Syrien-Expertin Helberg bei Perspektive des Landes "hoffnungsvoll"
Die Syrien-Expertin Kristin Helberg schätzt die Zukunft des Landes nach dem Assad-Sturz vorsichtig optimistisch ein. Die Syrer seien nach dem langen Leiden an einem Punkt, "wo sich sich nichts mehr wünschen, als endlich in Frieden und Stabilität miteinander zu leben", sagte sie am Dienstag bei "Jung und Naiv".
Nach dem Ende des Regimes hatte die islamistische Rebellengruppe Hajat
Tahrir al-Scham (HTS) die Kontrolle übernommen und sich stark im
Übergang engagiert.
HTS-Anführer Mohammad Al-Dschulani habe sich
bereits in den Jahren vor dem Sturz "sehr pragmatisch" gezeigt und
versuche scheinbar, einen guten Konsens zu finden, sagte Helberg. Der
habe es schließlich auch geschafft, die Revolution zu einem
erfolgreichen Ende zu führen. "Bei aller Skepsis, die man auch haben
muss, ist das auch ein Momentum, das man auch nutzen muss", so die
Journalistin.
Al-Dschulani habe zu radikale Kämpfer schließlich
aus der Rebellenorganisation ausgeschlossen und den Schutz von
Minderheiten versprochen. Der HTS-Chef habe auch von Förderalismus
gesprochen und damit die Hand in Richtung der kurdischen Kräfte in
Syrien ausgestreckt. "Der Mann macht alles richtig in den letzten zwei
Wochen", so Helberg. "Zum bisherigen Zeitpunkt ist das alles eher
hoffnungsvoll."
"Das Wichtigste ist, dass der Staat nicht
zerfällt", sagte Helberg. Das sei besonders knifflig, da alle
Institutionen bisher auf den Machterhalt Assads ausgerichtet waren.

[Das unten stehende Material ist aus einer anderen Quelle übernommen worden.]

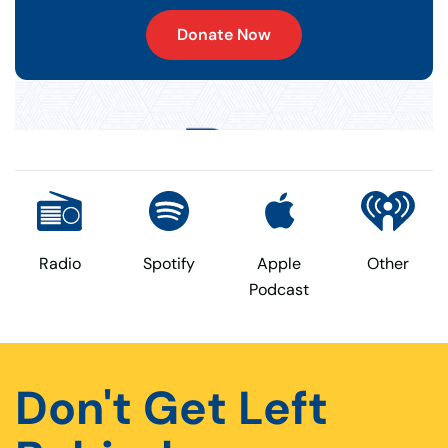
Donate Now
Radio
Spotify
Apple
Other
Podcast
Don't Get Left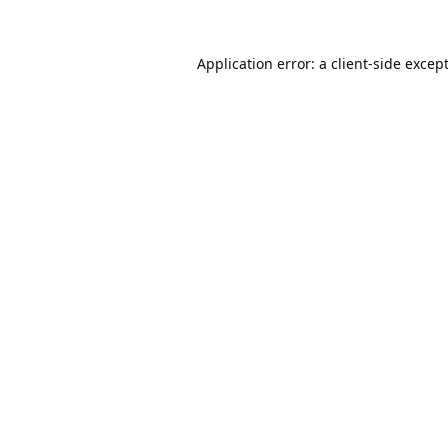
Application error: a
client
-side excep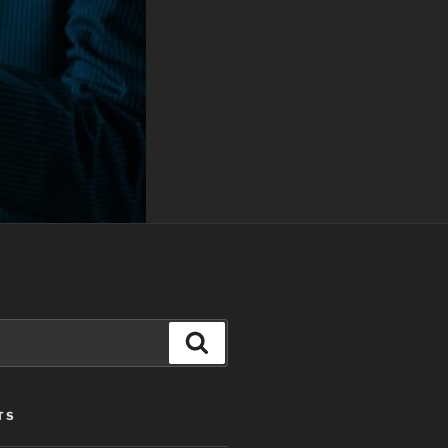
Search
TS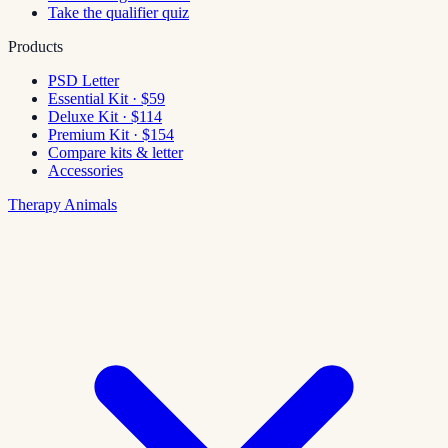
Take the qualifier quiz
Products
PSD Letter
Essential Kit · $59
Deluxe Kit · $114
Premium Kit · $154
Compare kits & letter
Accessories
Therapy Animals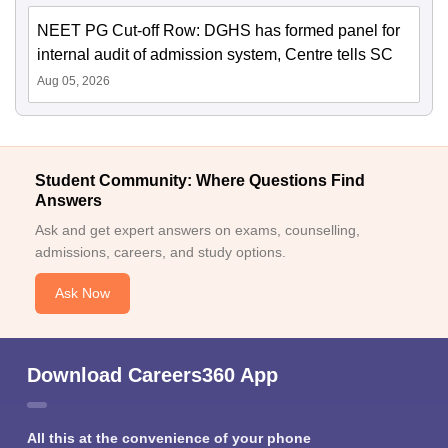
NEET PG Cut-off Row: DGHS has formed panel for
internal audit of admission system, Centre tells SC
Aug 05, 2026
Student Community: Where Questions Find
Answers
Ask and get expert answers on exams, counselling,
admissions, careers, and study options.
Ask Now
Download Careers360 App
All this at the convenience of your phone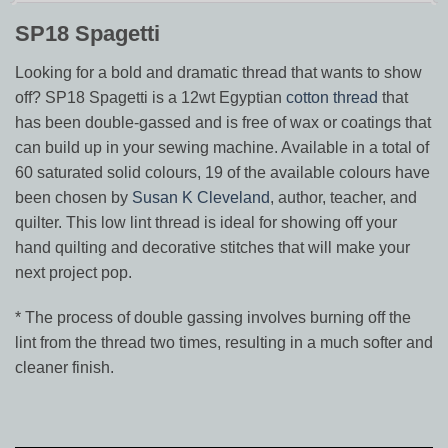
SP18 Spagetti
Looking for a bold and dramatic thread that wants to show
off? SP18 Spagetti is a 12wt Egyptian
cotton thread
that
has been double-gassed and is free of wax or coatings that
can build up in your sewing machine. Available in a total of
60 saturated solid colours, 19 of the available colours have
been chosen by
Susan K Cleveland
, author, teacher, and
quilter. This low lint thread is ideal for showing off your
hand quilting and decorative stitches that will make your
next project pop.
* The process of double gassing involves burning off the
lint from the thread two times, resulting in a much softer and
cleaner finish.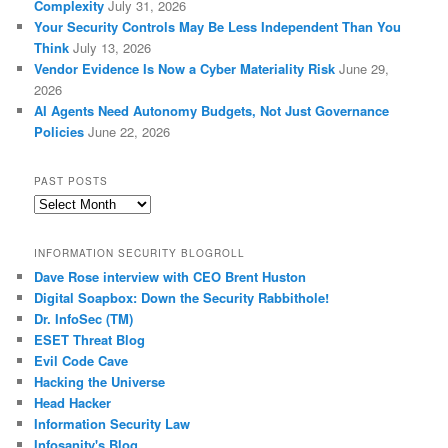
Complexity
July 31, 2026
Your Security Controls May Be Less Independent Than You
Think
July 13, 2026
Vendor Evidence Is Now a Cyber Materiality Risk
June 29,
2026
AI Agents Need Autonomy Budgets, Not Just Governance
Policies
June 22, 2026
PAST POSTS
Past
Posts
INFORMATION SECURITY BLOGROLL
Dave Rose interview with CEO Brent Huston
Digital Soapbox: Down the Security Rabbithole!
Dr. InfoSec (TM)
ESET Threat Blog
Evil Code Cave
Hacking the Universe
Head Hacker
Information Security Law
Infosanity's Blog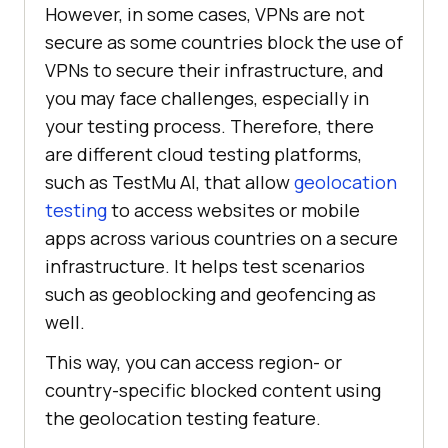
However, in some cases, VPNs are not
secure as some countries block the use of
VPNs to secure their infrastructure, and
you may face challenges, especially in
your testing process. Therefore, there
are different cloud testing platforms,
such as
TestMu AI
, that allow
geolocation
testing
to access websites or mobile
apps across various countries on a secure
infrastructure. It helps test scenarios
such as geoblocking and geofencing as
well.
This way, you can access region- or
country-specific blocked content using
the geolocation testing feature.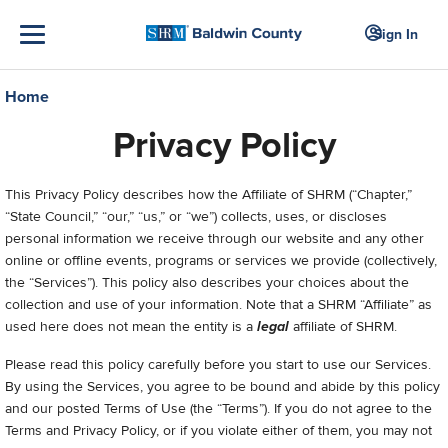
Sign In
Home
Privacy Policy
This Privacy Policy describes how the Affiliate of SHRM (“Chapter,”
“State Council,” “our,” “us,” or “we”) collects, uses, or discloses
personal information we receive through our website and any other
online or offline events, programs or services we provide (collectively,
the “Services”). This policy also describes your choices about the
collection and use of your information. Note that a SHRM “Affiliate” as
used here does not mean the entity is a
legal
affiliate of SHRM.
Please read this policy carefully before you start to use our Services.
By using the Services, you agree to be bound and abide by this policy
and our posted Terms of Use (the “Terms”). If you do not agree to the
Terms and Privacy Policy, or if you violate either of them, you may not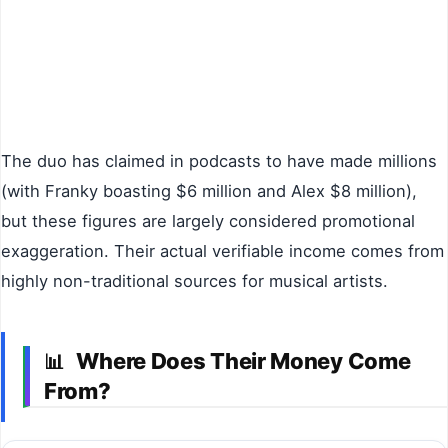
The duo has claimed in podcasts to have made millions
(with Franky boasting $6 million and Alex $8 million),
but these figures are largely considered promotional
exaggeration. Their actual verifiable income comes from
highly non-traditional sources for musical artists.
Where Does Their Money Come
📊
From?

Sollte das doch zerfallen und alle Gruppen kämpfen weiter um den
Einfluss in Syrien, könnte es doch zum "Wort Case" kommen. Aber: "Kein
Nachbarland will einen 'failed state'", argumentierte die Expertin.
Ein
Szenario wie in Afghanistan, vor dem Ex-SPD-Chef Sigmar Gabriel zuletzt
gewarnt hatte, hält sie für unwahrscheinlich. Dazu sei der Bildungsgrad
der Syrer zu hoch und die geografische Beschaffenheit zu
unterschiedlich.
Die freie Journalistin Kristin Helberg lebte von
2001 bis 2008 im syrischen Damaskus, wo sie lange Zeit die einzige
offiziell akkreditierte westliche Korrespondentin war.